(Work request) Restate each record below word for word, skipping images.
┄┄┄┄┄┄┄┄┄┄┄┄┄┄┄┄┄┄┄┄
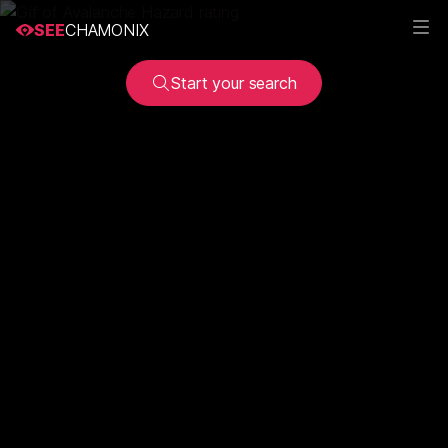
SEE
CHAMONIX
Start your search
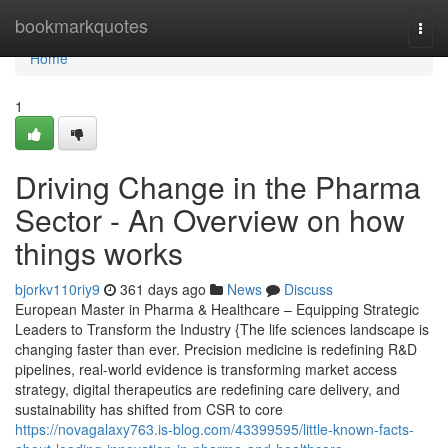
Home
bookmarkquotes
Togg
navi
Home
1
Driving Change in the Pharma
Sector - An Overview on how
things works
bjorkv110riy9
361 days ago
News
Discuss
European Master in Pharma & Healthcare – Equipping Strategic
Leaders to Transform the Industry {The life sciences landscape is
changing faster than ever. Precision medicine is redefining R&D
pipelines, real-world evidence is transforming market access
strategy, digital therapeutics are redefining care delivery, and
sustainability has shifted from CSR to core
https://novagalaxy763.is-blog.com/43399595/little-known-facts-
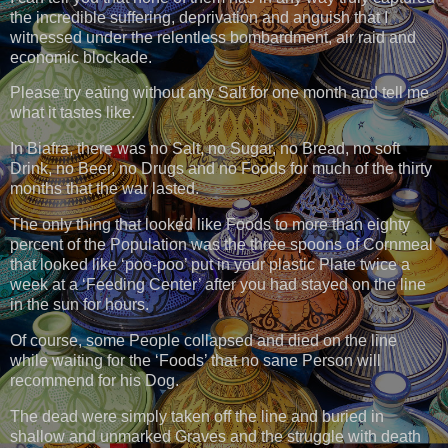
the incredible suffering, deprivation and anguish that I
witnessed under the relentless bombardment, air raid and
economic blockade.
Please try eating without any Salt for one month and tell me
what it tastes like.
In Biafra, there was no Salt, no Sugar, no Bread, no soft
Drink, no Beer, no Drugs and no Foods for much of the thirty
months that the war lasted.
The only thing that looked like Foods to more than eighty
percent of the Population was the three spoons of Cornmeal
that looked like ‘poo-poo’ put in your plastic Plate twice a
week at a ‘Feeding Center’ after you had stayed on the line
in the sun for hours.
Of course, some People collapsed and died on the line
while waiting for the ‘Foods’ that no sane Person will
recommend for his Dog.
The dead were simply taken off the line and buried in
shallow and unmarked Graves and the struggle with death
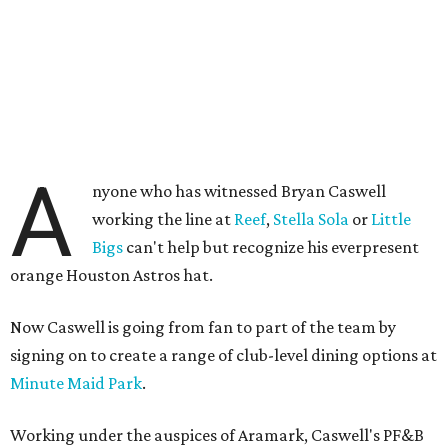
A
nyone who has witnessed Bryan Caswell
working the line at
Reef
,
Stella Sola
or
Little
Bigs
can't help but recognize his everpresent
orange Houston Astros hat.
Now Caswell is going from fan to part of the team by
signing on to create a range of club-level dining options at
Minute Maid Park
.
Working under the auspices of Aramark, Caswell's PF&B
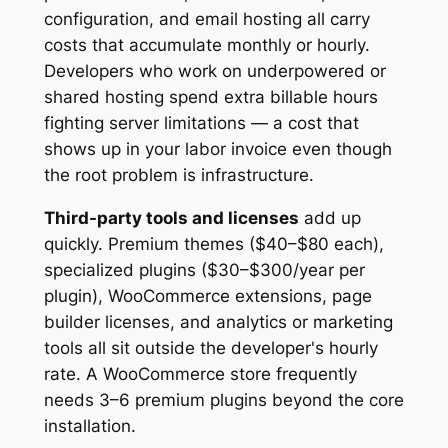
configuration, and email hosting all carry
costs that accumulate monthly or hourly.
Developers who work on underpowered or
shared hosting spend extra billable hours
fighting server limitations — a cost that
shows up in your labor invoice even though
the root problem is infrastructure.
Third-party tools and licenses
add up
quickly. Premium themes ($40–$80 each),
specialized plugins ($30–$300/year per
plugin), WooCommerce extensions, page
builder licenses, and analytics or marketing
tools all sit outside the developer's hourly
rate. A WooCommerce store frequently
needs 3–6 premium plugins beyond the core
installation.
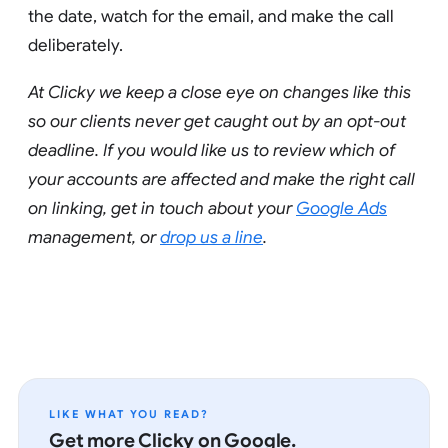
the date, watch for the email, and make the call
deliberately.
At Clicky we keep a close eye on changes like this
so our clients never get caught out by an opt-out
deadline. If you would like us to review which of
your accounts are affected and make the right call
on linking, get in touch about your
Google Ads
management, or
drop us a line
.
LIKE WHAT YOU READ?
Get more Clicky on Google.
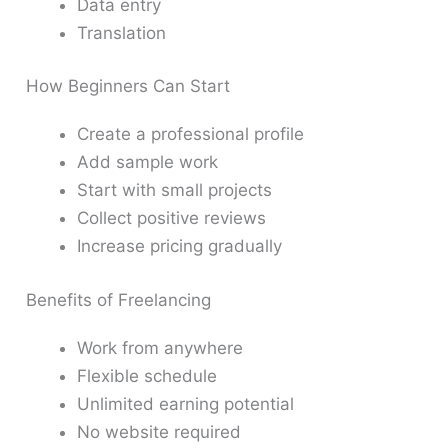
Data entry
Translation
How Beginners Can Start
Create a professional profile
Add sample work
Start with small projects
Collect positive reviews
Increase pricing gradually
Benefits of Freelancing
Work from anywhere
Flexible schedule
Unlimited earning potential
No website required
┄┄┄┄┄┄┄┄┄┄┄┄┄┄┄┄┄┄┄┄
(Answer section)
SEE
CHAMONIX
Start your search
Home
bookmarkquotes
Togg
navi
Home
1
Driving Change in the Pharma
Sector - An Overview on how
things works
bjorkv110riy9
361 days ago
News
Discuss
European Master in Pharma & Healthcare – Equipping Strategic
Leaders to Transform the Industry {The life sciences landscape is
changing faster than ever. Precision medicine is redefining R&D
pipelines, real-world evidence is transforming market access
strategy, digital therapeutics are redefining care delivery, and
sustainability has shifted from CSR to core
https://novagalaxy763.is-blog.com/43399595/little-known-facts-
the incredible suffering, deprivation and anguish that I
witnessed under the relentless bombardment, air raid and
economic blockade.
Please try eating without any Salt for one month and tell me
what it tastes like.
In Biafra, there was no Salt, no Sugar, no Bread, no soft
Drink, no Beer, no Drugs and no Foods for much of the thirty
months that the war lasted.
The only thing that looked like Foods to more than eighty
percent of the Population was the three spoons of Cornmeal
that looked like ‘poo-poo’ put in your plastic Plate twice a
week at a ‘Feeding Center’ after you had stayed on the line
in the sun for hours.
Of course, some People collapsed and died on the line
while waiting for the ‘Foods’ that no sane Person will
recommend for his Dog.
The dead were simply taken off the line and buried in
shallow and unmarked Graves and the struggle with death
A
nyone who has witnessed Bryan Caswell
working the line at
Reef
,
Stella Sola
or
Little
Bigs
can't help but recognize his everpresent
orange Houston Astros hat.
Now Caswell is going from fan to part of the team by
signing on to create a range of club-level dining options at
Minute Maid Park
.
Working under the auspices of Aramark, Caswell's PF&B
configuration, and email hosting all carry
costs that accumulate monthly or hourly.
Developers who work on underpowered or
shared hosting spend extra billable hours
fighting server limitations — a cost that
shows up in your labor invoice even though
the root problem is infrastructure.
Third-party tools and licenses
add up
quickly. Premium themes ($40–$80 each),
specialized plugins ($30–$300/year per
plugin), WooCommerce extensions, page
builder licenses, and analytics or marketing
tools all sit outside the developer's hourly
rate. A WooCommerce store frequently
needs 3–6 premium plugins beyond the core
installation.
the date, watch for the email, and make the call
deliberately.
At Clicky we keep a close eye on changes like this
so our clients never get caught out by an opt-out
deadline. If you would like us to review which of
your accounts are affected and make the right call
on linking, get in touch about your
Google Ads
management, or
drop us a line
.
LIKE WHAT YOU READ?
Get more Clicky on Google.
Data entry
Translation
How Beginners Can Start
Create a professional profile
Add sample work
Start with small projects
Collect positive reviews
Increase pricing gradually
Benefits of Freelancing
Work from anywhere
Flexible schedule
Unlimited earning potential
No website required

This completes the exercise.